2.) People standing on the conveyor belts. Wherever there is a long straightaway between concourses, there are conveyor belts that help people get from one end to the other in a more timely fashion. At least, that’s what they were designed for. What actually happens, however, is that fat motherfucking people use these belts as a place to park their giant Metal-Gear sized asses and think about what they’re going to eat in five minutes without being hindered by the monumentally difficult task of putting one foot in front of the other. This forces you to abandon the conveyor belt and sprint unassisted down the long hallway as you pass fat fucks on the conveyor belt breathing heavily because, though they don’t have to walk, they still have to stand up.
Figure 4: SBPH Airport
You’re relatively safe once you get to your gate. Usually the worst thing you’ll encounter here is some selfish bitch lying down stretched out across three seats even though the gate is insanely crowded and there’s a group of orphans with bone cancer standing next to her with no place to sit. The horror starts right back up, though, when boarding begins.
It’s amazing how few airlines board planes from rear to front. If you board a plane from rear to front, that would seem to prevent a logjam of people with rear seats waiting for idiots with front seats who seem to find it inexplicably difficult to stick their stupid bag in the overhead in under 5 seconds.

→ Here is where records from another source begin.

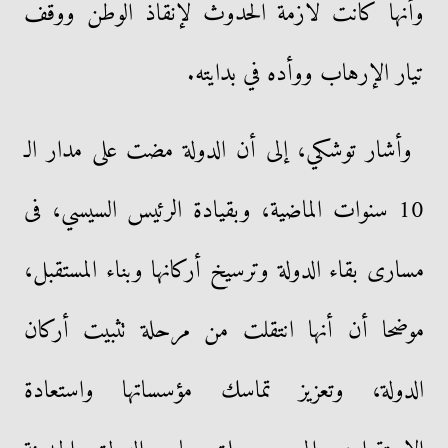
وأنها كانت لازمة الحدوث لإنقاذ الوطن ووقف
تيار الإرهاب ووأده في بدايته.
وأشار توشكي، إلى أن الدولة مضت على مدار الـ
10 سنوات الماضية، وبقيادة الرئيس السيسي، فى
مسارى بقاء الدولة وترسيخ أركانها وبناء المستقبل،
موضحا أن أنها انتقلت من مرحلة تثبيت أركان
الدولة، وتعزيز تماسك مؤسساتها واستعادة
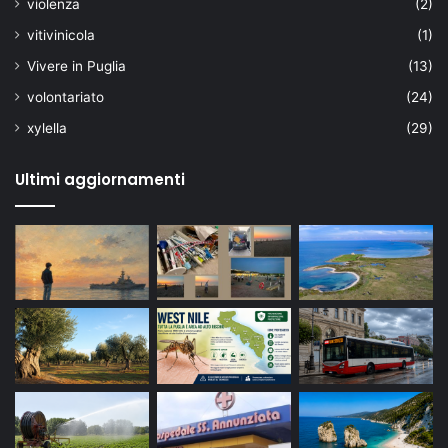
violenza
(2)
vitivinicola
(1)
Vivere in Puglia
(13)
volontariato
(24)
xylella
(29)
Ultimi aggiornamenti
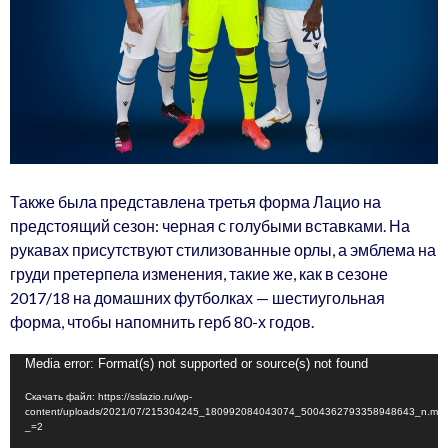
Также была представлена третья форма Лацио на
предстоящий сезон: черная с голубыми вставками. На
рукавах присутствуют стилизованные орлы, а эмблема на
груди претерпела изменения, такие же, как в сезоне
2017/18 на домашних футболках — шестиугольная
форма, чтобы напомнить герб 80-х годов.
Видеоплеер
Media error: Format(s) not supported or source(s) not found
Скачать файл: https://sslazio.ru/wp-
content/uploads/2021/07/215304245_180992084043074_5004362793358948643_n.mp
_=2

Honestly, WHY THE FUCK DOES IT TAKE PEOPLE 120 SECONDS TO STICK A BAG IN AN EMPTY SPACE?!?!?!?!? On SBPH Airlines, flight attendants will be armed with pistols that they will use to kill anyone that takes more than 10 seconds to get in their damn seats once they’ve found their row.

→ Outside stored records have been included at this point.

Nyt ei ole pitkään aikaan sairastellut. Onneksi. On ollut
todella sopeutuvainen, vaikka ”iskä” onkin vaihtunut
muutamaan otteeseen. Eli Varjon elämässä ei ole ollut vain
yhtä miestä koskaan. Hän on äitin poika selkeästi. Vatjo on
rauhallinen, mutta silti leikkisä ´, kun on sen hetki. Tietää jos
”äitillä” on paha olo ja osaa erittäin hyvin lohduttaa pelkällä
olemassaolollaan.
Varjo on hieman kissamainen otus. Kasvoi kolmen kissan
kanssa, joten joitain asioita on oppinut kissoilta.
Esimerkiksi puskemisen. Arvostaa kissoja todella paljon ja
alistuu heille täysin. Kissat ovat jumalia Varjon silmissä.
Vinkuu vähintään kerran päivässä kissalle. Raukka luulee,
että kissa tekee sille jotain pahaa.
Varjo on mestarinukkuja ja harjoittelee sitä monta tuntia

Once in your seat, you will almost certainly find yourself sitting next to someone that fits one of the following criteria:
- Smells awful
- Looks awful
- Will not stop talking
The most effective way to silence this person is to start reciting passages from the Koran in an Arabic accent while rubbing your hands together and looking around nervously/angrily.
You’re then free to entertain yourself by looking out the window and watching airport attendants needlessly bodyslam people’s baggage onto the conveyor belts that relay the shit into the plane.
The rest of your trip will be enjoyable. I hear that the baggage claim can be a pain in the ass, but I wouldn’t know since I’m a heterosexual male and, unless I’m actually moving to another city, refuse to carry so much shit with me that I actually need to check a bag. If you have a bad experience at the baggage claim, you probably deserve it.